Your answer should be the exact lines of the records, starting with the one containing "Localize all elements." and running to the end.

··· Study material

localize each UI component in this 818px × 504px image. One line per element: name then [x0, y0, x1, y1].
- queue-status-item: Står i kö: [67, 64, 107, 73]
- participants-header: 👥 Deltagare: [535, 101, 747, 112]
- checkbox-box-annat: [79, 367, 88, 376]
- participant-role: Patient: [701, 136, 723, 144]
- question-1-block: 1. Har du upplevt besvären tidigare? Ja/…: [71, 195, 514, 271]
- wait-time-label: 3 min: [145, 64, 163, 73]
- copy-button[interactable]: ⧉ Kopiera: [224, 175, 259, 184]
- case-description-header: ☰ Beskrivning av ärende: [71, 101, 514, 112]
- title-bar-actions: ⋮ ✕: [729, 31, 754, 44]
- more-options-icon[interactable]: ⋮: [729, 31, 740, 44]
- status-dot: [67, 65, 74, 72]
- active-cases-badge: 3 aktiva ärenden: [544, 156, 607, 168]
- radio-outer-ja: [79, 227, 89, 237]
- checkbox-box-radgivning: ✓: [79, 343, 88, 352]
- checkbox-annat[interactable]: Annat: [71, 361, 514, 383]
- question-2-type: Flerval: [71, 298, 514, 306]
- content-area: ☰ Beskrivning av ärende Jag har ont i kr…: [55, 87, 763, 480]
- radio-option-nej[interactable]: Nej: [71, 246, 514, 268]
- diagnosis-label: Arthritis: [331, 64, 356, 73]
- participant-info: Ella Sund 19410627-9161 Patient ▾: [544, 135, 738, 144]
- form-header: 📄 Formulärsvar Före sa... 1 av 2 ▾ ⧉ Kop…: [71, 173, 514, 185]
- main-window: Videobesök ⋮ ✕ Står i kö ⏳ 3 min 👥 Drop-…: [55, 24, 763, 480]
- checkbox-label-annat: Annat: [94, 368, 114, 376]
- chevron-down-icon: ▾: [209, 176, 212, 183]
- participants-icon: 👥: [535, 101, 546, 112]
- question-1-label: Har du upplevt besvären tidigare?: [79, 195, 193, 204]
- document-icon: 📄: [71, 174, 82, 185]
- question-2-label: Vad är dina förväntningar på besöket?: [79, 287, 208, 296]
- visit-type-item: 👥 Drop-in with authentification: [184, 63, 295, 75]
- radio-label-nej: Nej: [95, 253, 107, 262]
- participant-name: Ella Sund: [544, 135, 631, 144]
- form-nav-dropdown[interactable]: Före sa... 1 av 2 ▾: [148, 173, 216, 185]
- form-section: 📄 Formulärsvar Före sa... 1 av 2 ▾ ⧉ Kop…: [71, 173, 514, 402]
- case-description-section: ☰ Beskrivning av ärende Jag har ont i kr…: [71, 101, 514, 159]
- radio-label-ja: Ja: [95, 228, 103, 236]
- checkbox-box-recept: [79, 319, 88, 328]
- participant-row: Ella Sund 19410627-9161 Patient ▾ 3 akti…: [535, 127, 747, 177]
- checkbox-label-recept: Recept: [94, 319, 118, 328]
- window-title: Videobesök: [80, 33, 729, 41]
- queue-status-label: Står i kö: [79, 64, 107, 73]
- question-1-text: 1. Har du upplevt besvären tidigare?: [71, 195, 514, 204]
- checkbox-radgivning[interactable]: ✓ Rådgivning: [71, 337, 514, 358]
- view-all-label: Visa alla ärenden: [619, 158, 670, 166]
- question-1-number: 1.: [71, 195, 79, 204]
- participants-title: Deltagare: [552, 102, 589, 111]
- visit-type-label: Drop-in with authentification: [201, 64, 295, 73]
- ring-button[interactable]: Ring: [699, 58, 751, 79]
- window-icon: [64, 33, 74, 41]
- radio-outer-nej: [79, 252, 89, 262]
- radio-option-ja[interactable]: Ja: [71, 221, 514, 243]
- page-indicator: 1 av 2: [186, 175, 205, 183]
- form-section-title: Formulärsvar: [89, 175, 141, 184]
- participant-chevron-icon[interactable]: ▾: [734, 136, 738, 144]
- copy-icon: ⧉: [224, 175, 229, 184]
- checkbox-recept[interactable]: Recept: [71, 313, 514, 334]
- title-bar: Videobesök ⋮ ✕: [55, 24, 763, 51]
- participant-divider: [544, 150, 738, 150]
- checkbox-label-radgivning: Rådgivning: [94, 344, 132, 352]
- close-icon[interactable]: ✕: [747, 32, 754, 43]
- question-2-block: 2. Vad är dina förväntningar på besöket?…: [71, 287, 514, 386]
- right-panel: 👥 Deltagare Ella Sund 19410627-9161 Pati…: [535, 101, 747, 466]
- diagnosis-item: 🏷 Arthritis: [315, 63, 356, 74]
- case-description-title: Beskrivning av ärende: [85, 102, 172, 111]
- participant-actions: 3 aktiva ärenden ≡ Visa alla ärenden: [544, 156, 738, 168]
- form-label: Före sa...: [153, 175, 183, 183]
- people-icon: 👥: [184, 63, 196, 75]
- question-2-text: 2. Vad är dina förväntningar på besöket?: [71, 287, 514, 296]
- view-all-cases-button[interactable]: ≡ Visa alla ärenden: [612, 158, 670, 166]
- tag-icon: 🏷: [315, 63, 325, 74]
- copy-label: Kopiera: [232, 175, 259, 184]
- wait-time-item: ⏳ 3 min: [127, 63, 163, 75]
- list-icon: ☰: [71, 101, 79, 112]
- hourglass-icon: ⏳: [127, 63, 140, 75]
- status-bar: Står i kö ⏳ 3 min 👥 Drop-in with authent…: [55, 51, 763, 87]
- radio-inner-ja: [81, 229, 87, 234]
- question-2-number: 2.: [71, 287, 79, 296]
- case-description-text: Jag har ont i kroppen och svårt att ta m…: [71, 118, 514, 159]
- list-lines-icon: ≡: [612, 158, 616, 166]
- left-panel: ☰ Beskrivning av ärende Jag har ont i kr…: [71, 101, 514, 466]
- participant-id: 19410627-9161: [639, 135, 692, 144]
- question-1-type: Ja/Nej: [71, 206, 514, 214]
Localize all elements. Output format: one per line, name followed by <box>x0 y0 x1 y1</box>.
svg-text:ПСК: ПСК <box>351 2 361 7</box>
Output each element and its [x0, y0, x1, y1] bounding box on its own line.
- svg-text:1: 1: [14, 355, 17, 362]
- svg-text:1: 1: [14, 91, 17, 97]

······

# Task output
Localize all elements. Output format: one per line, name followed by <box>x0 y0 x1 y1</box>.
svg-text:ПСК: ПСК <box>351 2 361 7</box>
Output each element and its [x0, y0, x1, y1] bounding box on its own line.
- svg-text:1: 1: [14, 355, 17, 362]
- svg-text:1: 1: [14, 91, 17, 97]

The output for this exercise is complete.